Leaving out every picture, output the records below exactly as they are.

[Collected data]
+++

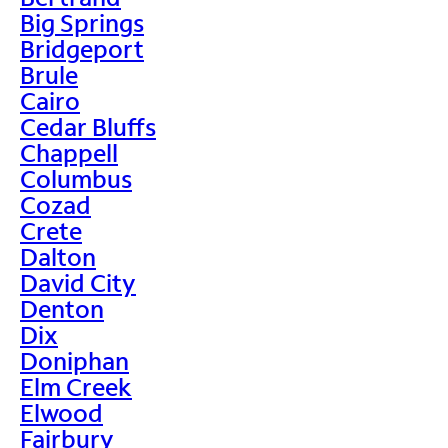
Big Springs
Bridgeport
Brule
Cairo
Cedar Bluffs
Chappell
Columbus
Cozad
Crete
Dalton
David City
Denton
Dix
Doniphan
Elm Creek
Elwood
Fairbury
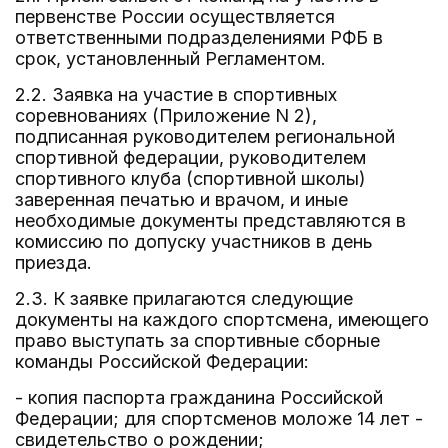
первенстве России осуществляется
ответственными подразделениями РФБ в
срок, установленный Регламентом.
2.2. Заявка на участие в спортивных
соревнованиях (Приложение N 2),
подписанная руководителем региональной
спортивной федерации, руководителем
спортивного клуба (спортивной школы)
заверенная печатью и врачом, и иные
необходимые документы представляются в
комиссию по допуску участников в день
приезда.
2.3. К заявке прилагаются следующие
документы на каждого спортсмена, имеющего
право выступать за спортивные сборные
команды Российской Федерации:
- копия паспорта гражданина Российской
Федерации; для спортсменов моложе 14 лет -
свидетельство о рождении;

+++

TASK RESPONSE —
Big Springs
Bridgeport
Brule
Cairo
Cedar Bluffs
Chappell
Columbus
Cozad
Crete
Dalton
David City
Denton
Dix
Doniphan
Elm Creek
Elwood
Fairbury
первенстве России осуществляется
ответственными подразделениями РФБ в
срок, установленный Регламентом.
2.2. Заявка на участие в спортивных
соревнованиях (Приложение N 2),
подписанная руководителем региональной
спортивной федерации, руководителем
спортивного клуба (спортивной школы)
заверенная печатью и врачом, и иные
необходимые документы представляются в
комиссию по допуску участников в день
приезда.
2.3. К заявке прилагаются следующие
документы на каждого спортсмена, имеющего
право выступать за спортивные сборные
команды Российской Федерации:
- копия паспорта гражданина Российской
Федерации; для спортсменов моложе 14 лет -
свидетельство о рождении;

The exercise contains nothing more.